= Pietro Peregrosso =

Pietro Peregrosso (born in Milan, ca. 1225; died in Anagni, or Rome, 1 August 1295) was a Roman Catholic legal scholar, ecclesiastical bureaucrat, and Cardinal (1288–1295). He had a sister, who was a nun at the convent of S. Agnete de Archagniago at the Porta Vercellina in Milan. He had a nephew, Belviso de Perego, to whom he left a legacy.

He studied at the University of Bologna and at the University of Orleans, ultimately receiving the laurels in utroque iure (both Canon Law and Civil Law).

==Offices==

Pietro Peregrosso was Treasurer of the Church of Laon and of the Church of Cambrai, and he was a Canon of Chambéry and Canon of the Cathedral of Paris. All of these appointments were sources of income, not offices which required one to care for souls of Christians.

He was Vice-Chancellor of the Holy Roman Church under Popes Innocent V, Adrian V, John XXI, Nicholas III, Martin IV, Honorius IV and Nicholas IV (i.e. from 1276 to 1288). This office made him the effective head of the papal Secretariat in the Roman Curia. In the earliest surviving papal bull which he supervised, he signs as Magister Petrus de Mediolano. He was commended by King Edward I of England for being especially attentive to expediting the King's business in the Roman Curia.

In 1279, as Pope Nicholas III was preparing his bull on the regulation of the Constitution of the Ordo Minorum (Franciscans), he appointed an editorial committee to give the document its final form. Members of the committee were: Petrus Peregrosso, the Vice-Chancellor; Comes Giusiano de Casate, the Auditor of the Apostolic Palace; the Curial Advocate Angelo; and Benedetto Caetani, the protonotary. The results of their work was embodied in the Liber Sextus of the Code of Canon Law.

==Cardinalate==

Magister Petrus was created a Cardinal Deacon by Pope Nicholas IV (Hieronymus Maschi) on 16 May 1288, along with five others, and was assigned the Deaconry of San Giorgio in Velabro (velum aureum). A few months later, certainly before February 13, 1289, he was appointed Cardinal Priest and assigned the titular church of S. Marco. In 1288 he was named the Protector of the Order of the Humiliati in Milan, and he may have been the person responsible for their decision to adopt the Roman rite in place of the Ambrosian rite in their liturgical ceremonies.
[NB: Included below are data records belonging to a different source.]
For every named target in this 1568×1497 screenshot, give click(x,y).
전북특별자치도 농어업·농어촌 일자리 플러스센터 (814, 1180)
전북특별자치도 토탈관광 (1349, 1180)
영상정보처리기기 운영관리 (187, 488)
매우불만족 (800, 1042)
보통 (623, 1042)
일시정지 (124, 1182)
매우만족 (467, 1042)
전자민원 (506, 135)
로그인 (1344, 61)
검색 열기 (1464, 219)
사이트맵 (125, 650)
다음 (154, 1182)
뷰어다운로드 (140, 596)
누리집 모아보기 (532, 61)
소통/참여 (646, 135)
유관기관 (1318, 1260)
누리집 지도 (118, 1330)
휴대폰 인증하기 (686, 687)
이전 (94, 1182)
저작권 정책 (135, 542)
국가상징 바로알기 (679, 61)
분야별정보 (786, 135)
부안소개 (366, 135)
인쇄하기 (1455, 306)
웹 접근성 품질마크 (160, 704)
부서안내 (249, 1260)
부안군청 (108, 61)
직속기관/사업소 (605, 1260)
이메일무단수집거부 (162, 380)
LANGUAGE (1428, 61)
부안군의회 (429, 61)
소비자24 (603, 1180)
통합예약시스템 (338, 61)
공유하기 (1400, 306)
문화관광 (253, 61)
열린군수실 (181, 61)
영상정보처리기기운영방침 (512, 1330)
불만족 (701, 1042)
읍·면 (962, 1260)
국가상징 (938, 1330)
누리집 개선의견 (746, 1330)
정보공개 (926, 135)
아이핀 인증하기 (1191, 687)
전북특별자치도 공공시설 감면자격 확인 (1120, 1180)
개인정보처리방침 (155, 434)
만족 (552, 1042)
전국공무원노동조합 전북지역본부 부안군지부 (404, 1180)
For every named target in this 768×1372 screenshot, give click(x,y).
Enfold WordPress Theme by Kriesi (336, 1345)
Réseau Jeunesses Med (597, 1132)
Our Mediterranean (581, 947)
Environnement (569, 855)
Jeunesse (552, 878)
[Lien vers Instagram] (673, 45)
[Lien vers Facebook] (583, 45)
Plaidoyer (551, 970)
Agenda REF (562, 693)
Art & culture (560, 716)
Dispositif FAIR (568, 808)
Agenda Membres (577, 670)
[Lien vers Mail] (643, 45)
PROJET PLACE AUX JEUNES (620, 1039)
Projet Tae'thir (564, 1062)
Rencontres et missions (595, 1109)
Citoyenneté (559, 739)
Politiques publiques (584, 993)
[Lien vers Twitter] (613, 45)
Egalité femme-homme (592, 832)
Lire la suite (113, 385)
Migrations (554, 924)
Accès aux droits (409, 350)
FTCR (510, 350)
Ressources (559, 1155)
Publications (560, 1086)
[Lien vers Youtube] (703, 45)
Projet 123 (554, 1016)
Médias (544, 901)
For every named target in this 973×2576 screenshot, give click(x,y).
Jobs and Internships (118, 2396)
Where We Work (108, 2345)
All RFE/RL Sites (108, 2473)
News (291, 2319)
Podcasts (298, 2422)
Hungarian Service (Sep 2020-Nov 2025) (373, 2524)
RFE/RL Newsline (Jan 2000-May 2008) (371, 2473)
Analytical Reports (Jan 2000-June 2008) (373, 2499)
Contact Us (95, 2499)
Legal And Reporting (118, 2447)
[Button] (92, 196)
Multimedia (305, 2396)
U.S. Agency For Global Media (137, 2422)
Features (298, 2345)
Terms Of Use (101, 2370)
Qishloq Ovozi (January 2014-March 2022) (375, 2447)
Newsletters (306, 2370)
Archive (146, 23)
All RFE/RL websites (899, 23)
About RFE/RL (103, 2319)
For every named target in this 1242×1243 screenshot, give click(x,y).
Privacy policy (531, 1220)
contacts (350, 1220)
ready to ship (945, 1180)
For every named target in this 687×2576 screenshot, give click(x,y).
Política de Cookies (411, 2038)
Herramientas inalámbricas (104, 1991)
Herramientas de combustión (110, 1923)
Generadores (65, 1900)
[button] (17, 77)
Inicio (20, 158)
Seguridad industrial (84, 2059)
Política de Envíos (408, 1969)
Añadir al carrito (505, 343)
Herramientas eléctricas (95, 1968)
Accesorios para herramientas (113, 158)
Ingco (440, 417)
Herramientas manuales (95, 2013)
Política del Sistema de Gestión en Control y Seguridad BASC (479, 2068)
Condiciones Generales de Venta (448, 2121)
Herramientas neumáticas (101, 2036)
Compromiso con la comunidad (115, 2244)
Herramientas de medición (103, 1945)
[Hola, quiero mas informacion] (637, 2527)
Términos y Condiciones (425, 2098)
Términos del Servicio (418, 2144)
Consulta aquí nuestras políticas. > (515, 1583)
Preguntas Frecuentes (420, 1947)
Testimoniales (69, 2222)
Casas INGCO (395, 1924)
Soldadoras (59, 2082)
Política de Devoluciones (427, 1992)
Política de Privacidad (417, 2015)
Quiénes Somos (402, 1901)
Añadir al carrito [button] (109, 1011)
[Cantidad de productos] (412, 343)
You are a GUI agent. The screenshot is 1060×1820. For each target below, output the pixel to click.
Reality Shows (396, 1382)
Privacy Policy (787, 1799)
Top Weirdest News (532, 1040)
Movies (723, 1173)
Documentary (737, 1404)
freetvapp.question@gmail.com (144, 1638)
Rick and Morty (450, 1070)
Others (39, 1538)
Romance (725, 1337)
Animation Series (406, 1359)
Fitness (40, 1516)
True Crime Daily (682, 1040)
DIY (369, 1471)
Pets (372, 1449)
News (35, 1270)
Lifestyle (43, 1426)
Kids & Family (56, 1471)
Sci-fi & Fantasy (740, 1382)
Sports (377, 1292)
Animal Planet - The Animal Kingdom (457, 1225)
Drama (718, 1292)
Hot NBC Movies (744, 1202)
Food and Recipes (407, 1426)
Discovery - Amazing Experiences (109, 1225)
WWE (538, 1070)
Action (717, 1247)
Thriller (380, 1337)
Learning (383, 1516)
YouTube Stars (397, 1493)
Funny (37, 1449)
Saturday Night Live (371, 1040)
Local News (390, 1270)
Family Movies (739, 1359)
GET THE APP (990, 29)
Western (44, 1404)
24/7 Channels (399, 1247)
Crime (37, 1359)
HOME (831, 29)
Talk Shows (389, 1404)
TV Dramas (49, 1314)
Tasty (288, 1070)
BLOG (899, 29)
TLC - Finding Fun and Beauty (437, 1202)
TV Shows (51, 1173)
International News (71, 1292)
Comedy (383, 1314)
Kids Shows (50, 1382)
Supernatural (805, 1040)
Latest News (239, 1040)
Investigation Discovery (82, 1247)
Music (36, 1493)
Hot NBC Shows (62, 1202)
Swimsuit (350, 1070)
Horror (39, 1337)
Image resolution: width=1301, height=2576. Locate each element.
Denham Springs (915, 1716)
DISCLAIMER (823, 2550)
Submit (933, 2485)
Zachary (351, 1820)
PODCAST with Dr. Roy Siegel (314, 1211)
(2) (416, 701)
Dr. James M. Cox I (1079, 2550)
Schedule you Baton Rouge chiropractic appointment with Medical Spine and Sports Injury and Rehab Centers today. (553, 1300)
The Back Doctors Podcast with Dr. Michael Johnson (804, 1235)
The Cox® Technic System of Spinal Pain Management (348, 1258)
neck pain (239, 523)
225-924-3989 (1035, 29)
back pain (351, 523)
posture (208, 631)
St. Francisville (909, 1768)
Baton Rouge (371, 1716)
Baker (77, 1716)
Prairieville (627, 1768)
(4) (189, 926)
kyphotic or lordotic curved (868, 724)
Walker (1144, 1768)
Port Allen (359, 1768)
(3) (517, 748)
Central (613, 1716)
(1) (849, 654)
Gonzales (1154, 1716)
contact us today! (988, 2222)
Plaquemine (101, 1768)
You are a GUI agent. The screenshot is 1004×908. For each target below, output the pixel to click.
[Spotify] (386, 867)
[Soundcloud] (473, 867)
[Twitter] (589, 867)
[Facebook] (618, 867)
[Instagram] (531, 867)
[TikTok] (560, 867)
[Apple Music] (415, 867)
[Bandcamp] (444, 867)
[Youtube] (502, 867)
Cardinal Pietro took part in the Conclave which followed the death of Pope Nicholas IV, which led ultimately to the election of Pope Celestine V. He signed the Electoral Decree of 5 July 1294. He was not present five months later on 13 December, however, when Pope Celestine resigned the Papacy.

In the last year(s) of his life, apparently, Cardinal Pietro was Chamberlain of the College of Cardinals. On 25 November 1295, nearly four months after his death, the Cardinal's estate received a distribution from the Chamber of the College of Cardinals of 11 gold florins, 12 solidi, and 2 denarii from the contribution which had been made by the Abbot of S. Giorgio in Venice and was finally paid by his bankers.

==Death==

Cardinal Pietro's last known signature on a papal bull was on 21 June 1295, but he was too ill to attend personally and had his signature appended by proxy. He wrote his Testament at Anagni on 14 and 15 July 1295. He died on 1 August 1295, probably at Anagni, where the Papal Curia was resident from 13 June to 1 October. In accordance with one option among his testamentary wishes, he was buried in the Franciscan church of S. Maria in Aracoeli in Rome. One of the beneficiaries of his Testament was the Franciscan convent at Pozzolo in Milan, of which he was the founder. He also left 200 florins to be distributed to his poor relatives at Pozzolo.

==Bibliography==

- A. Mercati, "I codici di Cristoforo Tolomei priore de Salteano in pegno presso il Cardenale Pietro Peregrosso (1295)," Bulletino Senese di Storia Patria n.s. 5 (1934) pp. 13–27.
- Agostino Paravicini-Bagliani, "Le biblioteche del cardinali Pietro Peregrosso (d. 1295) e Pietro Colonna (d. 1326)," Revue d'histoire ecclesiastigue suisse 64 (1970) 104–139.
- Maria Pia Alberzoni and Claudio M. Tartari, Il Cardinale Pietro Peregrosso e la Fondazione Francescana di Pozzuolo Martesana: (1295 - 1995) (Pozzuolo Martesana (Milano) 1996).
- C. Tangari, "Profilo biografico di Pietro Peregrosso," in Il cardinale Pietro Peregrosso e la fondazione francescana di Pozzuolo Martesana (1295- 1995) (ed. Claudio M. Tartari) (Pozzuolo Martesana 1996), pp. 41–60.
- C. Tangari, "Pietro Peregrosso cardinale protettore degli Umiliati," in Il cardinale Pietro Peregrosso e la fondazione francescana di Pozzuolo Martesana (1295- 1995) (ed. C.M. Tartari) (Pozzuolo Martesana 1996), pp. 147–161.
- Annamaria Ambrosioni, Milano, papato e impero in età medievale: raccolta di studi (Milano: Vita e Pensiero, 2003).
- Giancarlo Andenna, "Peregrosso, Pietro," Dizionario Biografico degli Italiani Volume 82 (2015).